## Aim of the exercise
The copy you print must match the listing exactly, with its pictures removed.

## Records for this exercise
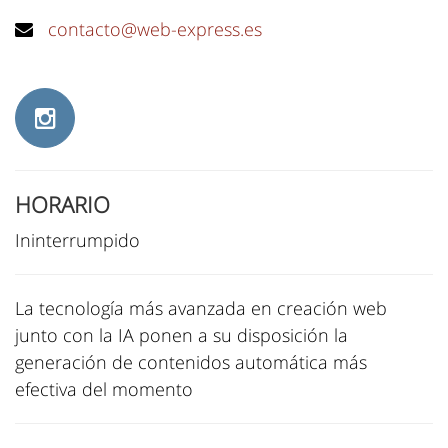
contacto@web-express.es
HORARIO
Ininterrumpido
La tecnología más avanzada en creación web
junto con la IA ponen a su disposición la
generación de contenidos automática más
efectiva del momento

## Finished task
contacto@web-express.es
HORARIO
Ininterrumpido
La tecnología más avanzada en creación web
junto con la IA ponen a su disposición la
generación de contenidos automática más
efectiva del momento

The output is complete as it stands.